▸ **REQUIREMENT**
Pictures aside, repeat all the entries below exactly as they appear.

---- TASK DATA

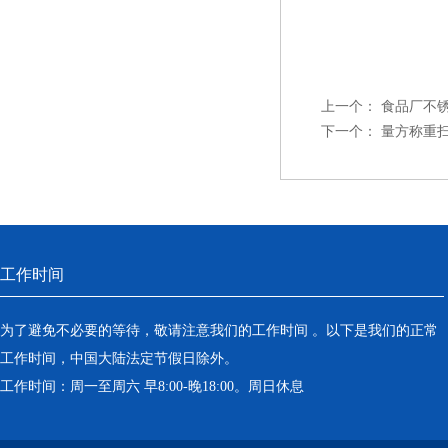
上一个：
食品厂不锈
下一个：
量方称重
工作时间
为了避免不必要的等待，敬请注意我们的工作时间 。以下是我们的正常
工作时间，中国大陆法定节假日除外。
工作时间：周一至周六 早8:00-晚18:00。周日休息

--------

▸ **TASK SOLUTION**
上一个：
食品厂不锈
下一个：
量方称重
工作时间
为了避免不必要的等待，敬请注意我们的工作时间 。以下是我们的正常
工作时间，中国大陆法定节假日除外。
工作时间：周一至周六 早8:00-晚18:00。周日休息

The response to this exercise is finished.